Vanilla markdown doesn't require a url parser. It doesn't have ambiguous grammar. It's small. It's simple. And that's a good thing, because markdown parsers have enough bugs in them already.

thaumaturgy · on Oct 26, 2012

1. URL parsing is a solved problem. Since I so frequently have my competence questioned on HN, I have to conclude that if I can do it, anyone can.

2. There are a number of people in this thread, and many many many more on Reddit and on other forums that use markdown, that have had a specific UX problem with markdown which we can solve.
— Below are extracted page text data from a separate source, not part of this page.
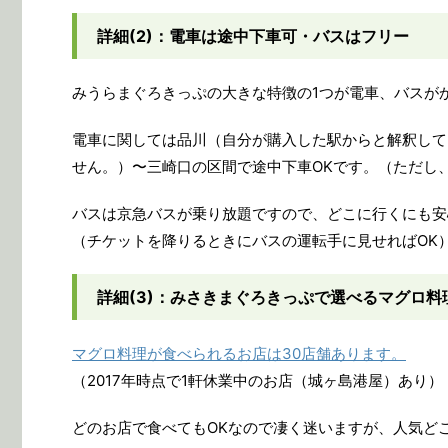
詳細(2)：電車は途中下車可・バスはフリー
みうらまぐろきっぷの大きな特徴の1つが電車、バスが
電車に関しては品川（自分が購入した駅からと解釈して
せん。）〜三崎口の区間で途中下車OKです。（ただし
バスは京急バスが乗り放題ですので、どこに行くにも安
（チケットを降りるときにバスの運転手に見せればOK
詳細(3)：みさきまぐろきっぷで選べるマグロ
マグロ料理が食べられるお店は30店舗あります。
（2017年時点で1軒休業中のお店（城ヶ島港屋）あり）
どのお店で食べてもOKなので凄く迷いますが、人気ど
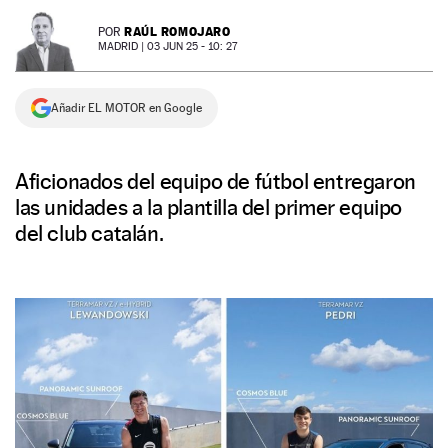
NEWSLETTER
RAÚL ROMOJARO
POR
MADRID |
03 JUN 25 - 10: 27
SÍGUENOS
Añadir EL MOTOR en Google
Aficionados del equipo de fútbol entregaron
las unidades a la plantilla del primer equipo
del club catalán.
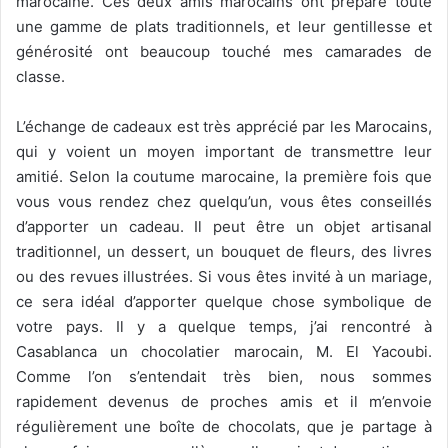
marocaine. Ces deux amis marocains ont préparé toute
une gamme de plats traditionnels, et leur gentillesse et
générosité ont beaucoup touché mes camarades de
classe.
L’échange de cadeaux est très apprécié par les Marocains,
qui y voient un moyen important de transmettre leur
amitié. Selon la coutume marocaine, la première fois que
vous vous rendez chez quelqu’un, vous êtes conseillés
d’apporter un cadeau. Il peut être un objet artisanal
traditionnel, un dessert, un bouquet de fleurs, des livres
ou des revues illustrées. Si vous êtes invité à un mariage,
ce sera idéal d’apporter quelque chose symbolique de
votre pays. Il y a quelque temps, j’ai rencontré à
Casablanca un chocolatier marocain, M. El Yacoubi.
Comme l’on s’entendait très bien, nous sommes
rapidement devenus de proches amis et il m’envoie
régulièrement une boîte de chocolats, que je partage à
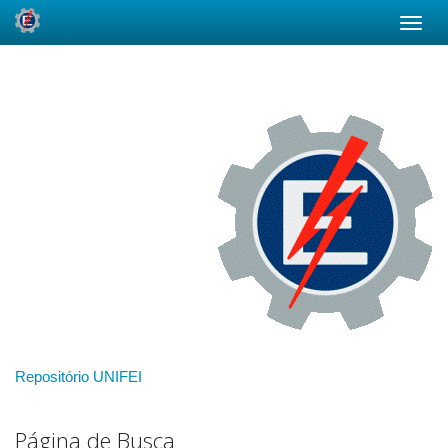
Skip
navigation
Repositório UNIFEI
Página de Busca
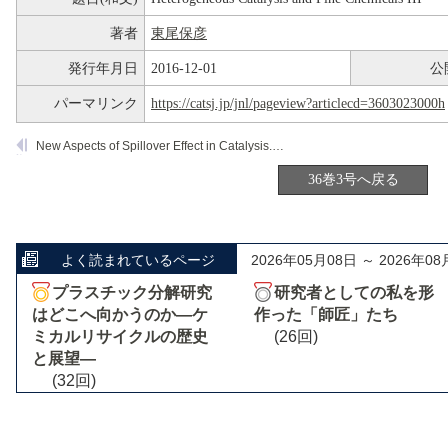
著者
東尾保彦
発行年月日
2016-12-01
公
パーマリンク
https://catsj.jp/jnl/pageview?articlecd=3603023000h
New Aspects of Spillover Effect in Catalysis. for Development of Highly Active Catalysts
36巻3号へ戻る
よく読まれているページ
2026年05月08日 ～ 2026年08
プラスチック分解研究
研究者としての私を形
はどこへ向かうのか―ケ
作った「師匠」たち
ミカルリサイクルの歴史
(26回)
と展望―
(32回)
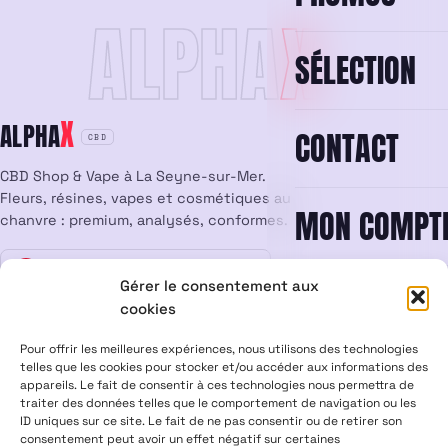
ALPHA
X
SÉLECTION
X
ALPHA
CONTACT
CBD
CBD Shop & Vape à La Seyne-sur-Mer.
Fleurs, résines, vapes et cosmétiques au
MON COMPT
chanvre : premium, analysés, conformes.
Vente interdite aux mineurs
18
Gérer le consentement aux
cookies
LÉGAL
Pour offrir les meilleures expériences, nous utilisons des technologies
Mentions légales
CGV
Confidentialité
Cookies
telles que les cookies pour stocker et/ou accéder aux informations des
appareils. Le fait de consentir à ces technologies nous permettra de
Rétractation
traiter des données telles que le comportement de navigation ou les
ID uniques sur ce site. Le fait de ne pas consentir ou de retirer son
consentement peut avoir un effet négatif sur certaines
The solution will not solve all possible problems, but it will solve many of them.

3. I subscribe to the Linus Torvalds camp of software development, which is that software exists to solve user problems.

4. While the trade-off between additional code complexity (and better overall user experience) versus simpler code (and poorer overall user experience) isn't always justified, in this case I think it is. I mean, HN parses URLs for you and makes them clickable -- would you really support removing that as a feature, in favor of having simpler code, and having to copy & paste links into your browser?

5. This particular feature rather nicely lends itself to extensive testing so that you can make sure you've covered most of your edge cases. If we decide not to implement solved, testable features out of fear that some other programmer might not implement it correctly or test it thoroughly enough, then I don't know what to say about our industry other than that it's going to come to a standstill.

I'm afraid that's all the energy I have tonight for arguing about things I don't really have any influence over on HN.

cryptoz · on Oct 26, 2012

I've been annoyed by that on reddit for...like 6 years. "You can just escape it" people say. As if normal reddit users are gonna escape strings themselves these days.